In terms of human nutrition we know how to prevent acute diseases caused by deficiencies like kwashiorkor, beriberi, scurvy, Rickets, etc. And we know that excess consumption causes weight gain. Beyond those basics we should treat most nutritional claims with skepticism, regardless of whether they come from a physician, dietician, or nutritionist.
If relevant policy-makers want to speak to me privately I'd be happy to but I had an instance of symptoms that 8+ well-recognized doctors at Stanford were unable to diagnose for a half a year, but a dietician that spoke to me was able to give me an answer to in about 10 minutes that seemed to solve my problem over a period of a few weeks after I started followed their advice.
The whole medicine study is a joke since it focuses on symptom treatment and not treatment of the cause(s) of the symptoms. Functional Medicine is the science that tries to find the causes and treat those but less than 1% of medical doctors practice functional medicine.
> whole medicine study is a joke since it focuses on symptom treatment and not treatment of the cause(s)
This is bunk. Antibiotics, chemotherapy and gene therapy are three treatments, off the top of my head, that are proven to treat causes and not symptoms.
Functional Medicine, on the other hand, has a history of being fined for false marketing [1]. I would be shocked if an entire percent of medical practitioners would touch it.
It's dangerous, because it can come off as 'anti-science' but this is why I'm skeptical of many experts.
Just think about how many shitty engineers you know.

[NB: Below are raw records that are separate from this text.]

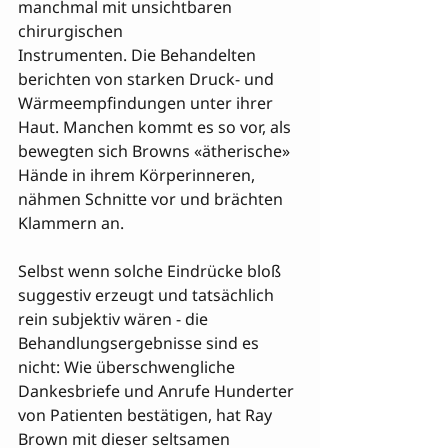
manchmal mit unsichtbaren 
chirurgischen 

Instrumenten. Die Behandelten 
berichten von starken Druck- und 
Wärmeempfindungen unter ihrer 
Haut. Manchen kommt es so vor, als 
bewegten sich Browns «ätherische» 
Hände in ihrem Körperinneren, 
nähmen Schnitte vor und brächten 
Klammern an.

Selbst wenn solche Eindrücke bloß 
suggestiv erzeugt und tatsächlich 
rein subjektiv wären - die 
Behandlungsergebnisse sind es 
nicht: Wie überschwengliche 
Dankesbriefe und Anrufe Hunderter 
von Patienten bestätigen, hat Ray 
Brown mit dieser seltsamen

I know dozens of devs who I wouldn't let push to prod (not just because pushing to prod is bad), and they make 6-figures. There must be correspondingly bad doctors
Yeah, I probably botched the exact wording - "at the bottom" would have been stronger. It's been a very long time since I've heard that one.
I once worked with a guy who had gotten his MD in a different country. Didn't have any luck getting work when he moved back to the US, and I can understand why - I wouldn't trust him to cut my toenail based on his competence in his new profession.
> Just think about how many shitty engineers you know.
None? Passing the PE exam is no joke. An engineering degree only counts as four years (half) of the experience required to take the test.
Maybe software devs should have something similar? Then when someone calls themself an engineer (or your own word, don't use ours) you know they meet a minimum level of competency and experience.
That's a great thought terminating cliche, but they've still managed to cross several other filters, like just getting into medical school and then grinding out across several years, internships, attending, etc.
I got straight A's in my IT and CS classes, but DGAF about English and History. My overall GPA wasn't impressive... but I still got into VA Tech. Am I a bad programmer?
Also—I just found this out a month ago—a "nutritionist" is not the same thing as a dietitian, which is licensed. I had assumed these were one and the same.
They clearly have enough background to understand the complexities of human nutrition, but most haven't studied it at all or kept up with the research. It's like asking an ophthalmologist about bladder cancer -- they just don't know.
Consider speaking to a registered dietitian, who actually are trained in this area.